Examination of Witnesses (Questions 1-19)|
27 MARCH 2007
Q1 Chairman: Governor, good morning to
you and your colleagues, and welcome to this evidence session
on the Inflation Report.
Mr King: Good morning, Chairman.
Q2 Chairman: Can you introduce your
colleagues for the Shorthand Writer, please?
Mr King: Yes, thank you very much
Chairman. On my right is Sir John Gieve, Deputy Governor for financial
stability, and on his right is Kate Barker, one of our external
members. On my left is RACHAEL Lomax, Deputy Governor for monetary
policy, and on her left is Andrew Sentance, one of our external
Q3 Chairman: I think you have an
opening statement, Governor.
Mr King: I do, Chairman. I am
very grateful, again, for this opportunity to explain the reasons
for the Monetary Policy Committee's decisions on interest rates
since we last appeared before you in November. Following the increases
in August and November last year, Bank Rate was further raised
to 5.25% in January and was left unchanged at the meetings in
February and March. The UK economy has expanded at a remarkably
steady rate over the past five quarters; output growth in the
year to the fourth quarter of 2006 was 3%. But CPI inflation has
remained above the 2% target. It was 2.8% in February, almost
one percentage point higher than a year ago. In its February Inflation
Report, the MPC published a central projection in which output
growth was expected to continue at around its recent rate, and
inflation to fall back quite sharply later this year as lower
retail gas and electricity prices entered household bills, in
contrast with the substantial rises last year that have pushed
up on inflation. Since then we have seen turbulence in world financial
markets at the end of February and mixed signals about the economy
at home. The sharp falls in asset prices and the widening of risk
premia that were evident during late February have at least partially
unwound. The FTSE All-Share index, which fell by around 5%, has
all but regained its level prior to the onset of the turbulence.
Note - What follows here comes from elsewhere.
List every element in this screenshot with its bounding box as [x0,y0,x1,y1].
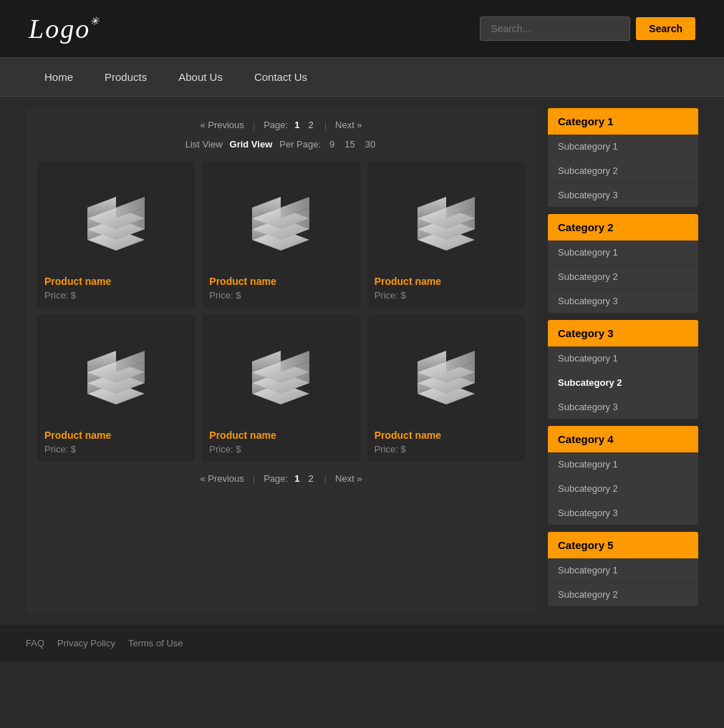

The main exception is the sub-prime mortgage market in the United
States where the increase in spreads, which reflected higher default
rates, has persisted. Those market movements appear to reflect
a questioning by investors of previous levels of risk premia as
they engaged in a process of trial and error to discover the new
equilibrium level of prices. That led to some volatility in asset
prices generally. No doubt the process of price discovery will
continue as investors assess the risks inherent in their positions
and exposures, and it is too early to say whether the period of
greater volatility is over. News about the UK economy since the
February Inflation Report has been mixed. Consumer spending
growth has been volatileat least as recorded in the official
dataand there are now some signs that the housing market
is beginning to slow. Business investment, however, has grown
rapidly over the past year. And after a short period of weakness
there are signs that manufacturing output is strengthening. Sterling
fell both before and during the recent turbulence and the effective
exchange rate index remains around 2% below its level at the time
of the February report. These developments are consistent with
a continued modest rebalancing of demand. Inflation has been volatile
in recent months. The news in the unexpected fall in inflation
from 3% to 2.7% in January was largely offset by the subsequent
unexpected pick up to 2.8% in February. In the coming months further
volatility in inflation is likely as retail gas and electricity
prices fall. The challenge facing the MPC is to look through those
short-term fluctuations, although it is far from easy to judge
where inflation is likely to settle once energy prices have stabilised.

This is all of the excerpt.